A few years after the events of the fourth film, Bo Peep and Woody, along with the rest of their group, have dedicated themselves to rescuing abandoned toys as children spend more and more time on screens and neglect their toys.

When a distraught Jessie, fearing that Bonnie's new Lilypad is taking over her role as Bonnie's favorite toy, contacts Woody by radio, Bo accompanies Woody back to Bonnie's house where they greet everyone, shortly thereafter leaving with Duke and Giggle.

Bo returns to Bonnie's house when Woody, Buzz and Jessie complete their mission of helping Bonnie make a friend. She and Woody watch through the window as Bonnie and Blaze play together with the toys, before leaving with Duke and Giggle.

===Other appearances===
====Lamp Life (2020)====
A short film titled Lamp Life, which reveals Bo's whereabouts between leaving and reuniting with Woody, was released on Disney+ on January 31, 2020.

==== Buzz Lightyear of Star Command (2000-01)====
Bo also appears as a cameo character in the intro of the Buzz Lightyear of Star Command television series.

==Other media==
=== Meet and greets ===
In 2019 following the release of Toy Story 4, Bo Peep began meeting and greeting guests at the Disney Parks and Resorts. She is located in Fantasyland and in Toy Story Land.

==Reception==
Bo Peep's role in the first two films was called by Slate a "trophy for male cinematic heroism: a blond, blue-eyed, delicate, and conventionally beautiful woman who existed to be rescued and to reward Woody for his heroic acts with chaste kisses." Her participation in action scenes in these films was described by The Washington Post as limited, "suggesting she was perhaps as fragile as porcelain itself."

"It was Bo's revival that inspired director Josh Cooley and producers Jonas Rivera and Mark Nielsen to take a big risk in making a fourth film when the previous three had been huge successes critically."
— —Claire Corkery from The National reviewing Toy Story 4.

Following her return and protagonism in Toy Story 4, Bo gained significant coverage.
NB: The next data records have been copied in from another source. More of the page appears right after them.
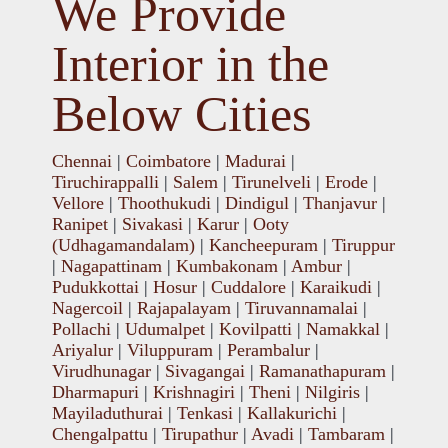
We Provide
Interior in the
Below Cities
Chennai
|
Coimbatore
|
Madurai
|
Tiruchirappalli
|
Salem
|
Tirunelveli
|
Erode
|
Vellore
|
Thoothukudi
|
Dindigul
|
Thanjavur
|
Ranipet
|
Sivakasi
|
Karur
|
Ooty
(Udhagamandalam)
|
Kancheepuram
|
Tiruppur
|
Nagapattinam
|
Kumbakonam
|
Ambur
|
Pudukkottai
|
Hosur
|
Cuddalore
|
Karaikudi
|
Nagercoil
|
Rajapalayam
|
Tiruvannamalai
|
Pollachi
|
Udumalpet
|
Kovilpatti
|
Namakkal
|
Ariyalur
|
Viluppuram
|
Perambalur
|
Virudhunagar
|
Sivagangai
|
Ramanathapuram
|
Dharmapuri
|
Krishnagiri
|
Theni
|
Nilgiris
|
Mayiladuthurai
|
Tenkasi
|
Kallakurichi
|
Chengalpattu
|
Tirupathur
|
Avadi
|
Tambaram
|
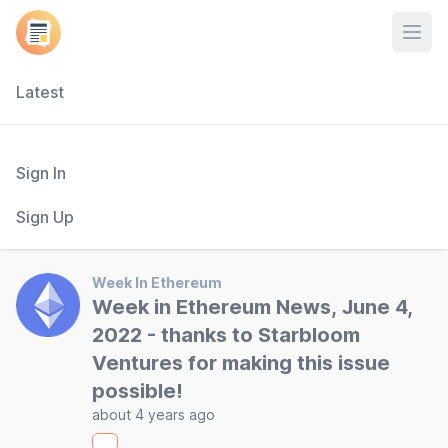
Open
Latest
Sign In
Sign Up
Week In Ethereum
Week in Ethereum News, June 4,
2022 - thanks to Starbloom
Ventures for making this issue
possible!
about 4 years ago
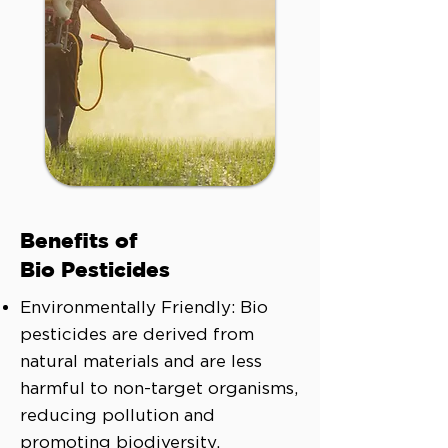
Benefits of
Bio Pesticides
Environmentally Friendly: Bio
pesticides are derived from
natural materials and are less
harmful to non-target organisms,
reducing pollution and
promoting biodiversity.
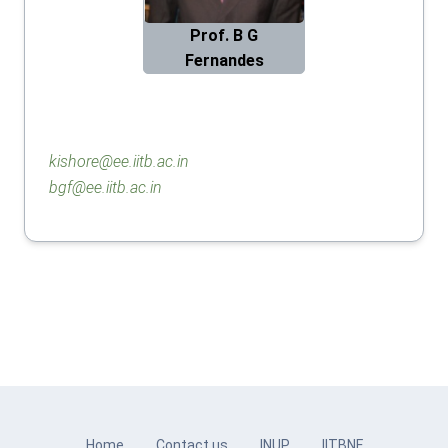
Prof. B G
Fernandes
kishore@ee.iitb.ac.in
bgf@ee.iitb.ac.in
Home
Contact us
INUP
IITBNF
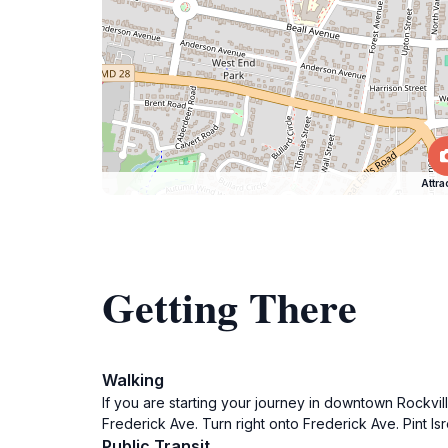
Attra
Getting There
Walking
If you are starting your journey in downtown Rockvil
Frederick Ave. Turn right onto Frederick Ave. Pint Isr
Public Transit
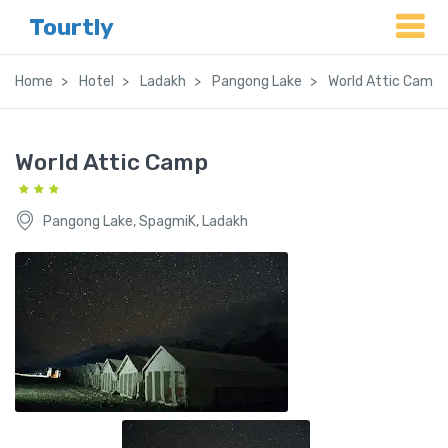
Tourtly
Home
Hotel
Ladakh
Pangong Lake
World Attic Camp
World Attic Camp
Pangong Lake, SpagmiK, Ladakh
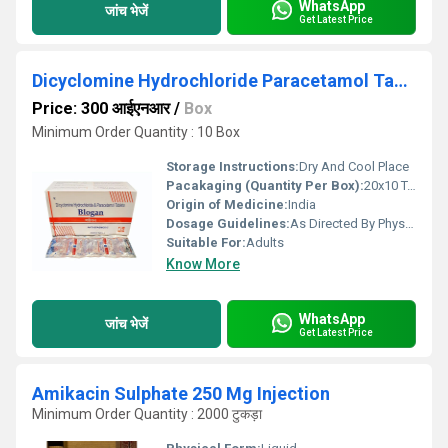
WhatsApp
जांच भेजें
Get Latest Price
Dicyclomine Hydrochloride Paracetamol Tablets
Price: 300 आईएनआर
/
Box
Minimum Order Quantity : 10 Box
Storage Instructions:
Dry And Cool Place
Pacakaging (Quantity Per Box):
20x10 Tablest
Origin of Medicine:
India
Dosage Guidelines:
As Directed By Physician
Suitable For:
Adults
Know More
WhatsApp
जांच भेजें
Get Latest Price
Amikacin Sulphate 250 Mg Injection
Minimum Order Quantity : 2000 टुकड़ा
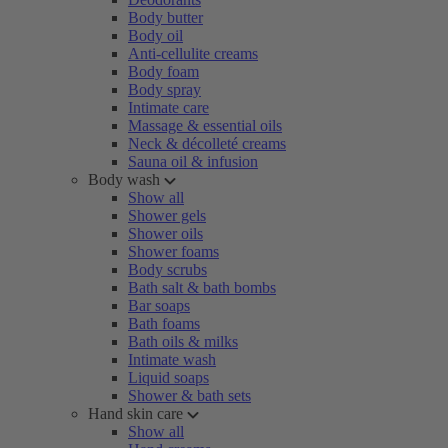
Body butter
Body oil
Anti-cellulite creams
Body foam
Body spray
Intimate care
Massage & essential oils
Neck & décolleté creams
Sauna oil & infusion
Body wash
Show all
Shower gels
Shower oils
Shower foams
Body scrubs
Bath salt & bath bombs
Bar soaps
Bath foams
Bath oils & milks
Intimate wash
Liquid soaps
Shower & bath sets
Hand skin care
Show all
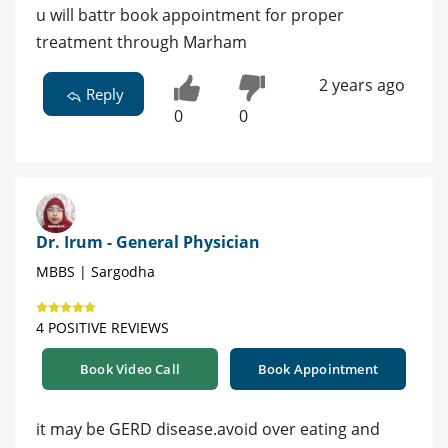
u will battr book appointment for proper
treatment through Marham
2 years ago
Reply
0
0
Dr. Irum - General Physician
MBBS | Sargodha
4 POSITIVE REVIEWS
Book Video Call
Book Appointment
it may be GERD disease.avoid over eating and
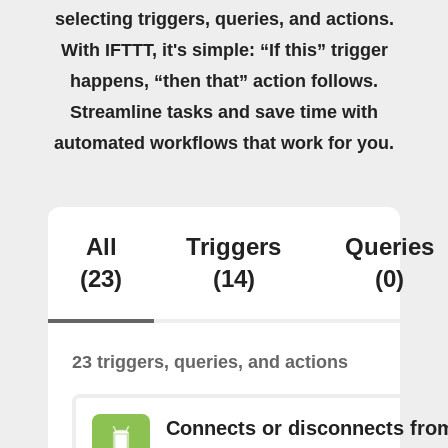
selecting triggers, queries, and actions.
With IFTTT, it's simple: “If this” trigger
happens, “then that” action follows.
Streamline tasks and save time with
automated workflows that work for you.
All
Triggers
Queries
(23)
(14)
(0)
23 triggers, queries, and actions
Connects or disconnects fro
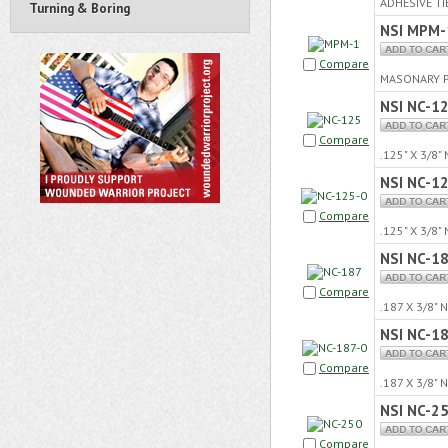
ADHESIVE TI
Turning & Boring
NSI MPM-
Compare
MASONARY P
NSI NC-1
Compare
.125" X 3/8
NSI NC-1
Compare
.125" X 3/8
NSI NC-1
Compare
.187 X 3/8"
NSI NC-1
Compare
.187 X 3/8"
NSI NC-2
Compare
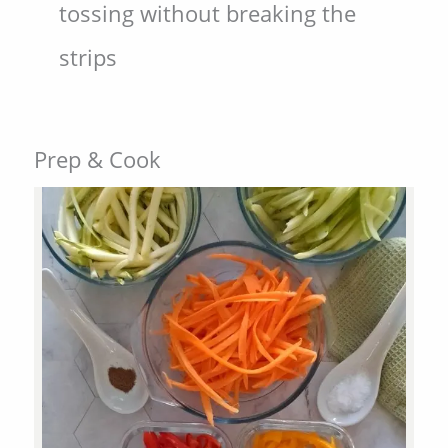
tossing without breaking the
strips
Prep & Cook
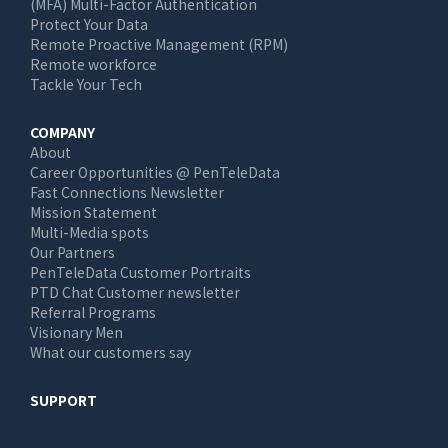
(MFA) Multi-Factor Authentication
Protect Your Data
Remote Proactive Management (RPM)
Remote workforce
Tackle Your Tech
COMPANY
About
Career Opportunities @ PenTeleData
Fast Connections Newsletter
Mission Statement
Multi-Media spots
Our Partners
PenTeleData Customer Portraits
PTD Chat Customer newsletter
Referral Programs
Visionary Men
What our customers say
SUPPORT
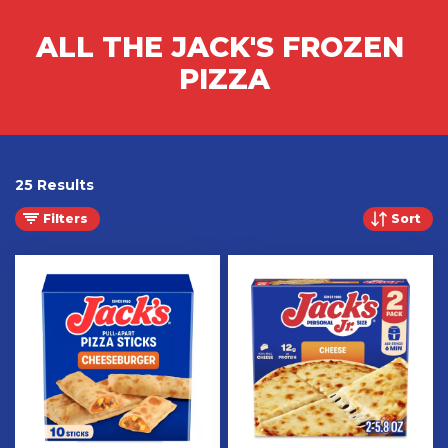
ALL THE JACK'S FROZEN 
PIZZA
25 Results
Filters
Sort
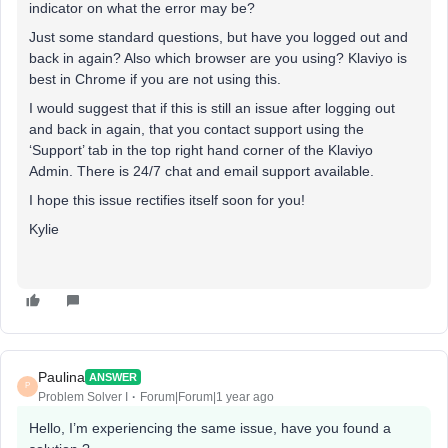
indicator on what the error may be?
Just some standard questions, but have you logged out and
back in again? Also which browser are you using? Klaviyo is
best in Chrome if you are not using this.
I would suggest that if this is still an issue after logging out
and back in again, that you contact support using the
‘Support’ tab in the top right hand corner of the Klaviyo
Admin. There is 24/7 chat and email support available.
I hope this issue rectifies itself soon for you!
Kylie
Paulina
ANSWER
P
Problem Solver I
Forum|Forum|1 year ago
Hello, I’m experiencing the same issue, have you found a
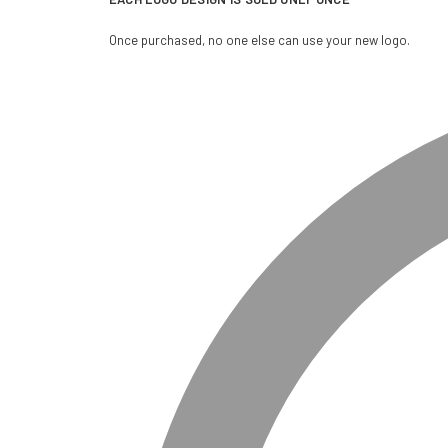
Once purchased, no one else can use your new logo.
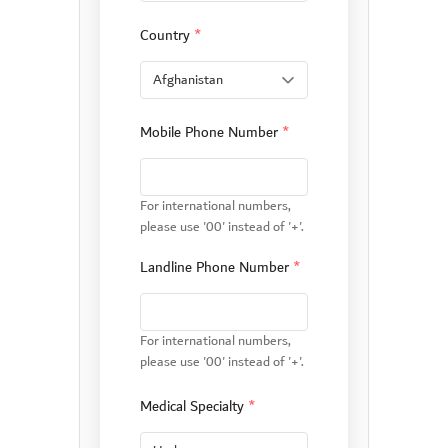
Country
*
Mobile Phone Number
*
For international numbers,
please use '00' instead of '+'.
Landline Phone Number
*
For international numbers,
please use '00' instead of '+'.
Medical Specialty
*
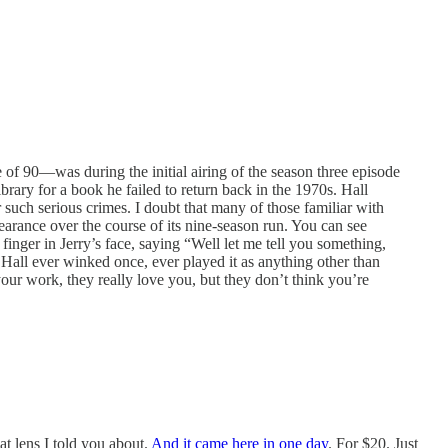
of 90—was during the initial airing of the season three episode
brary for a book he failed to return back in the 1970s. Hall
 such serious crimes. I doubt that many of those familiar with
earance over the course of its nine-season run. You can see
finger in Jerry’s face, saying “Well let me tell you something,
f Hall ever winked once, ever played it as anything other than
ur work, they really love you, but they don’t think you’re
at lens I told you about.
And it came here in one day
. For $20. Just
Describing her new look, The Telegraph says that "Wearing trousers instead of her old, pink floor-length shepherdess dress and bonnet, the new version of the Bo Peep is simply the right way to tell the story." Michael Cavna from The Washington Post wrote that "no character emerges from Pixar's Toy Story 4 exuding a stronger sense of self than Bo", and stated that Bo's new presence in the film rises as a symbol that reflects the contributions of leading women. Inkoo Kang from Slate considers that Bo had become "the rare female character expanded in a sequel whose journey doesn't feel secondary." Claire Corkery from The National wrote that Bo transformed "into a superhero who spearheads the many rescue missions the film series has become famous for." Josh Newis-Smith stated in Glamour that Bo "is just the empowered female Disney character we need in 2019."

However, there was negative criticism regarding Bo's new portrayal. Writer and film critic Stella Duffy said that the new portrayal of Bo is not feminist because "She's still going to fall in love, she's still going to have the happily ever after, that's not feminism! It's a woman who kicks off her skirt to reveal bloomers." Nell Frizzell from Vogue wrote that Bo changed from a "shepherdess in distress" into "badass", but considered that while movie studios (particularly Disney) have set a new distinction between damsels in distress and action heroines, all of them are slim, blond, and beautiful. Ernesto Huerta asked in Mexican newspaper Milenio if Bo's new personality responds to a need of the audience or to the political correctness that currently reigns in Hollywood. Beth Webb asked in British magazine Little White Lies: "The return of the sheep-herding heroine in Toy Story 4 signals a new chapter for the studio – but has anything changed behind the scenes?", referring to the reported neglect of the female staff by animation studios, as well as "lengthy" sexual misconduct allegations against John Lasseter.